Getting the Most out of Life
Travel Hacking: How to Pay for Vacation Without Gutting Your Savings
Everyday people who leverage financial tools, such as credit cards, to turn their everyday spending into free flights or hotel stays are called “travel hackers.” Travel hacking is much easier than it sounds.
“Many credit card issuers offer sign-on bonuses to get you to sign up for and use their card,” explains John Schmoll Jr., founder of Frugal Rules. “In most instances, they’ll require you to spend a certain amount of money within a given amount of time.”
Travel hackers often need to spend $1,000 to $2,000 within 90 days to earn the bonus. These bonuses can then be used to knock hundreds or possibly thousands of dollars off vacation spending.
Stefanie O’Connell, founder of The Broke and Beautiful Life and a How Money Walks regular, started travel hacking about a year ago when she used her Barclay Arrival World MasterCard sign-up bonus to book a flight from New York City to Germany. That flight only cost her $25 out of pocket.
John got his first taste of using credit card rewards for vacations five years ago, when he and his wife earned enough points to stay in a hotel for free. Their family hasn’t paid full price for a vacation since.
Travel Hacking Isn’t Right for Everyone
Before you start travel hacking, be sure to consider your finances. Taking advantage of credit card bonuses for cheaper travel may sound incredibly enticing, but it can also lead to a downward spiral.
“Anyone who’s ever struggled with or carried a balance on their credit cards should steer clear of travel hacking,” explains Stefanie. “Free travel is no longer free when you fall into the trap of high-interest consumer debt.”
Those with prior credit card struggles aren’t the only ones who should be wary of entering the bonus-offer game, either.
“If having multiple credit cards would be a temptation to overspend, you should not churn cards,” advises John. “I would also not recommend credit card churning to someone new to using a credit card or to someone who is on a tight budget.”

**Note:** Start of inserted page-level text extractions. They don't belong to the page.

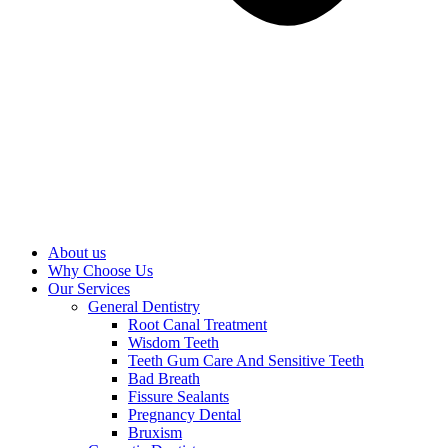
About us
Why Choose Us
Our Services
General Dentistry
Root Canal Treatment
Wisdom Teeth
Teeth Gum Care And Sensitive Teeth
Bad Breath
Fissure Sealants
Pregnancy Dental
Bruxism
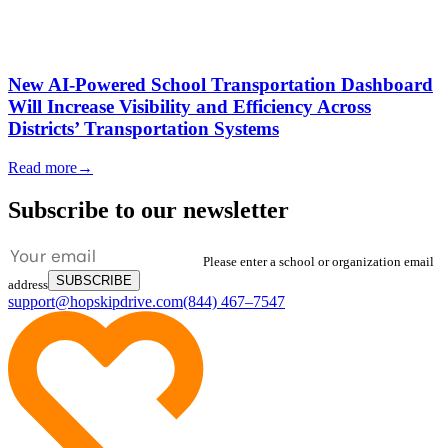
New AI-Powered School Transportation Dashboard
Will Increase Visibility and Efficiency Across
Districts’ Transportation Systems
Read more
→
Subscribe to our newsletter
Please enter a school or organization email
SUBSCRIBE
address
support@hopskipdrive.com
(844) 467–7547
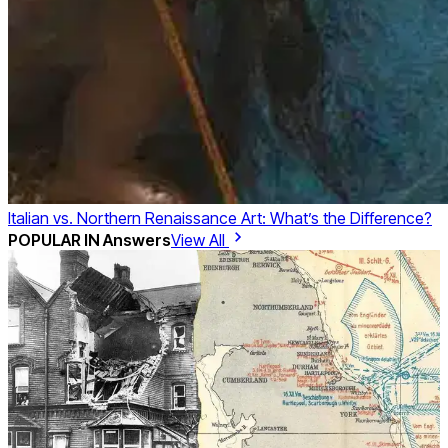
Italian vs. Northern Renaissance Art: What’s the Difference?
POPULAR IN
Answers
View All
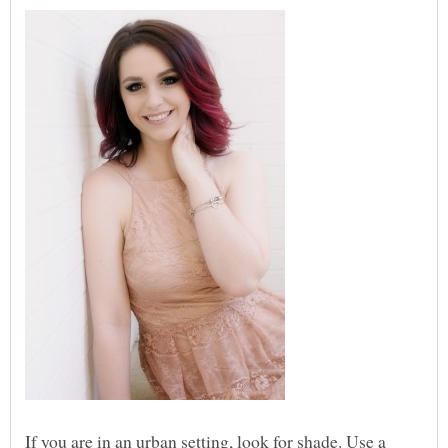
If you are in an urban setting, look for shade. Use a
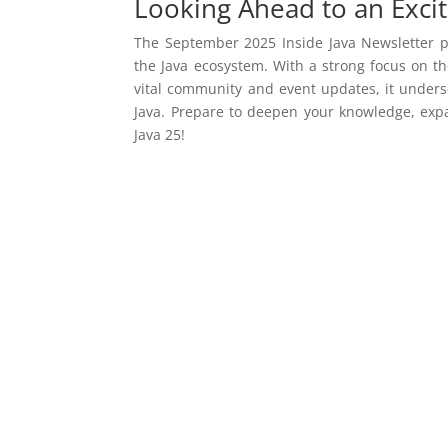
Looking Ahead to an Excit
The September 2025 Inside Java Newsletter pr
the Java ecosystem. With a strong focus on t
vital community and event updates, it unders
Java. Prepare to deepen your knowledge, exp
Java 25!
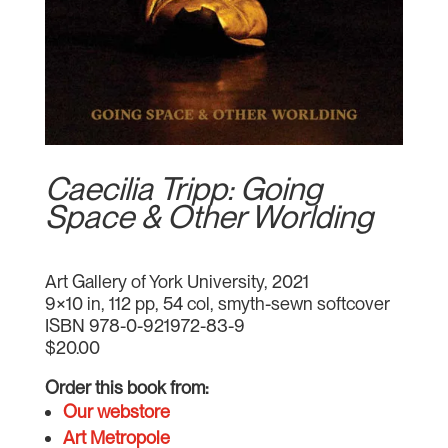
Caecilia Tripp: Going
Space & Other Worlding
Art Gallery of York University, 2021
9×10 in, 112 pp, 54 col, smyth-sewn softcover
ISBN 978-0-921972-83-9
$20.00
Order this book from:
Our webstore
Art Metropole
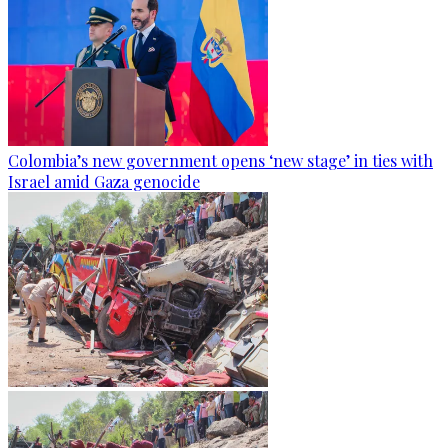
Colombia’s new government opens ‘new stage’ in ties with
Israel amid Gaza genocide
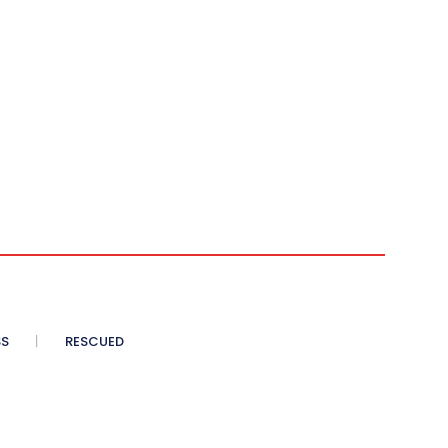
SS
RESCUED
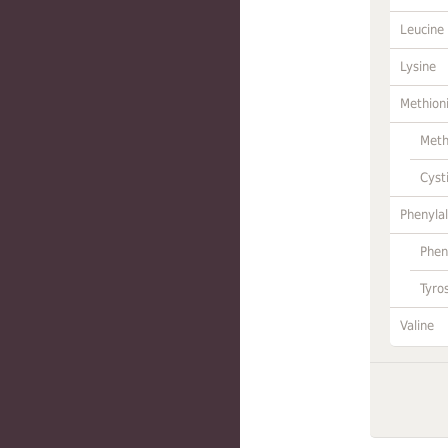
Leucine
Lysine
Methion
Meth
Cyst
Phenylal
Phen
Tyro
Valine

Tips for Being a Successful Travel Hacker
Part of being a successful travel hacker is working within your budget. While some people are able to churn enough to cover their airfare and hotel stay, Stefanie typical only focuses on airfare.
“I firmly believe in only leveraging the spending you’re going to do anyway to travel hack, and because my living expenses are so low, I don’t meet the threshold spending requirements for many of the larger sign-up bonuses,” she says. Stefanie focuses on bonuses that offer miles in exchange for $1,000 to $2,000 spent within the first 90 days of card use.
Another benefit to opening multiple credit cards to churn rewards is the positive impact it can have on your credit score.
“My wife and I really started actively churning about three to four years ago, and we’ve seen our scores go up over that time,” explains John, who has an 820 credit score. His wife has a just-as-impressive score of 830.
“As long as you’re paying off your cards on time, not using up too much of your available credit, and protecting the age of your credit, you should be fine or see your score go up,” says John.
Travel hackers also know that all credit card bonus offers were not created equally. You should always know if the bonus has any restrictions, such as blackout dates or specific airlines. But once you confirm those details, go forth and fly free.